Exercise directions. Please transcribe the listing below in full and word for word, without its pictures.
Segment Start: Source data
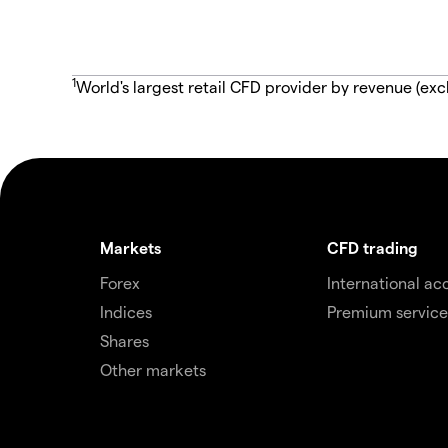
1
World's largest retail CFD provider by revenue (exc
Markets
CFD trading
Forex
International ac
Indices
Premium service
Shares
Other markets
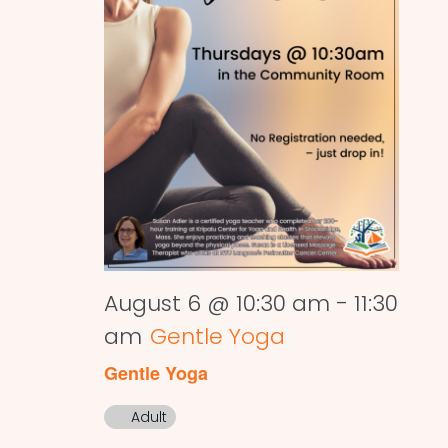
August 6 @ 10:30 am
-
11:30
am
Gentle Yoga
Gentle Yoga
Adult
Segment End: Source data
Solution to this exercise.
1
World's largest retail CFD provider by revenue (exc
Markets
CFD trading
Forex
International ac
Indices
Premium service
Shares
Other markets
August 6 @ 10:30 am
-
11:30
am
Gentle Yoga
Gentle Yoga
Adult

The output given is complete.